Appearance: four feet tall, with a fifteen to eighteen inch tail and a six foot wing span. Straight, strong legs set well apart. Colour is copper bronze metallic, with a background of brown and black, and white bars on the tail. The head is long, deep and broad with prominent eyes. Toms weigh up to 36 pounds and hens up to twenty pounds.
Most Popular variety in the US. Recognized by the American Poultry Association in 1874
Breed is a cross between the Eastern Species of North American wild turkey and the domestic turkeys brought by colonists from Europe.
These were crossed with larger, faster growing US stocks and the resulting bird, the Broad Breasted Bronze, which became the commercial variety of choice.
Further selection improved meat production, especially that of breast meat, growth rate, and other performance qualities.

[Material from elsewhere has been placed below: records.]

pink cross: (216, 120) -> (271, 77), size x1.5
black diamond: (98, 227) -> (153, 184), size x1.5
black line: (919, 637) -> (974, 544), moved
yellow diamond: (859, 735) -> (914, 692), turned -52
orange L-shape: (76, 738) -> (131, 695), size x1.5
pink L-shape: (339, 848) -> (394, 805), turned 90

At the same time conformation (especially the shortening of the legs and the keel) nearly eliminated their ability to mate naturally. For this reason, the Broad Breasted Bronze turkeys have been artificially inseminated since the 1960’s.

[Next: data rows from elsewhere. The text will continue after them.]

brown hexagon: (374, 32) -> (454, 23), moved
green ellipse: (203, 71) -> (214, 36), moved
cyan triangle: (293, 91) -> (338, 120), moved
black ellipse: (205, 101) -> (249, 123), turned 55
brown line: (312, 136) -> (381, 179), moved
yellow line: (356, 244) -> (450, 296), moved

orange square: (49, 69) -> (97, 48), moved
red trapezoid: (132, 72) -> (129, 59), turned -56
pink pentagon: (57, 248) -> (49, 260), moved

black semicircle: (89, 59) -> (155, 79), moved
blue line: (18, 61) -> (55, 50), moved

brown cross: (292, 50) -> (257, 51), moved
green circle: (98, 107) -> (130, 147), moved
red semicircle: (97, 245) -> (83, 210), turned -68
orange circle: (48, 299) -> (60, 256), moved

The Broad Breasted Bronze was replaced by the Large White (or breasted White) turkey beginning in the 1960’s.
Processors favoured the white feathered variety because it produced a cleaner-looking carcass.
Today, the Bronze is no longer used by the turkey industry, but it is promoted for seasonal, small-scale production.
The Bronze was not used for production until the early 21st century, when renewed interest in the biological fitness, survivability, and superior flavour captured consumer interest and created a growing market niche.
Careful selection for good health, ability to mate naturally, and production attributes will return this variety to its former stature. Broad Breasted Bronze turkeys are in need of conservation.
Only a few hatcheries maintain breeding flocks, and many of these are reducing in their number. Marketing strategies need to be developed for each type that does not undermine the other.